Between the tire issues and the machine problems, everything that happened out there was outside of the drivers’ control. But if we want to keep them motivated for the next race, we need to take a good, hard look at the underlying issues and do something about them in time for the next one. Watching the other teams, it was clear that their machines would have buried us in the rankings even without any trouble on the track, but if we were able to hit the track without any issues, the speed of our machine could vastly increase our chances of winning. Put another way, it would be tough to get in the top 10. I feel like the bar has definitely been raised this year, overall.
From the usual initial read, we could tell that, while the other drivers were in good form, we’d have to grin and bear our way through the race. I figured we’d be able to at least pull ahead through the initial trickle of other drivers, but once things started moving, Kataoka, who is usually an expert at leaving people in his dust at the starting line, getting passed car after car, and he wasn’t getting any speed. Once I got into the driver’s seat I was able to stick it out pretty well, when all of a sudden I popped a tire. I’d noticed earlier that something seemed off from the way the car was vibrating, but I figured I’d stick it out for as long as I could since Kataoka had just been in the pit a few laps before. Sure enough, the tire blew and the race was as good as over. We’ve had accidents at Fuji for three years in a row now, and it’s about time we figured out what was up.

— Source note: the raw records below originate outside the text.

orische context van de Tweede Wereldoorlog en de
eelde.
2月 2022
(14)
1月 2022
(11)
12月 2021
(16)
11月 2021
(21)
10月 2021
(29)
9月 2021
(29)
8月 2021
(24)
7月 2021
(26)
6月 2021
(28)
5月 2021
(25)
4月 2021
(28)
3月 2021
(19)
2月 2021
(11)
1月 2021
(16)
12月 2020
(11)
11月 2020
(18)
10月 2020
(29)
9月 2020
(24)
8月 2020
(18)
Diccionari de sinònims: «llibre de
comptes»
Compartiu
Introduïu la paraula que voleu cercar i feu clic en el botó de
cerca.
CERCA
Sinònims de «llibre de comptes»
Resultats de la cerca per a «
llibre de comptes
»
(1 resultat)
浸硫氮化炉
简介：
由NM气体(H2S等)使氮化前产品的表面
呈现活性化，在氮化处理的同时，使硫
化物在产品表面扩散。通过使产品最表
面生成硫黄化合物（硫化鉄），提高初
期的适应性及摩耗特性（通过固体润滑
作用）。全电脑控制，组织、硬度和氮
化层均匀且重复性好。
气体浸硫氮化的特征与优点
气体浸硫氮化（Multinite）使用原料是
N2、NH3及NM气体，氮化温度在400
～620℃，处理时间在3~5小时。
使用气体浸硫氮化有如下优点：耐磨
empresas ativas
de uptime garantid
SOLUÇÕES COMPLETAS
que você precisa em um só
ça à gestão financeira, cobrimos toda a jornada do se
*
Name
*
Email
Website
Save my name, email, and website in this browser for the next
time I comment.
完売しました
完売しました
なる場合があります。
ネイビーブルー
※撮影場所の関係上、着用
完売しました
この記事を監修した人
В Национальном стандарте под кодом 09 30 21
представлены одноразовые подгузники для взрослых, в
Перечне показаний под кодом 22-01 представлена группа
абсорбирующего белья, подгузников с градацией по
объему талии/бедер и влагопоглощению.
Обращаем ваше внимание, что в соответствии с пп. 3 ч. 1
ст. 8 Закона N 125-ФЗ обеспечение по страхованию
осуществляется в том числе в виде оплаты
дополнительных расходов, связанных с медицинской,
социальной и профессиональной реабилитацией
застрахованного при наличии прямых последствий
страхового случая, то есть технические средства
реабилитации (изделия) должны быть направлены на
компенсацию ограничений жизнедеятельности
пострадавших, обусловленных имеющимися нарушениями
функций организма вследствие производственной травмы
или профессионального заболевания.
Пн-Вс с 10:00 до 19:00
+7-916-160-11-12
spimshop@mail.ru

I don’t think I’d ever been passed that much before in my life. I’m not sure what the problem was, but once I passed that starting line and hit the straightway, I couldn’t get any speed to save my life. After that, I don’t know, maybe it had to do with the tire set-up, but I just couldn’t get the machine to full performance. I’m sure there are loads of different things that went wrong, but the one thing I can say for sure is that it wasn’t getting any speed. That was what kept us from getting better times and keeping up with the other drivers. I figured we’d be able to pull in some points at the end, if nothing else, but then the tire burst and that was the end of that. Luck just wasn’t on our side.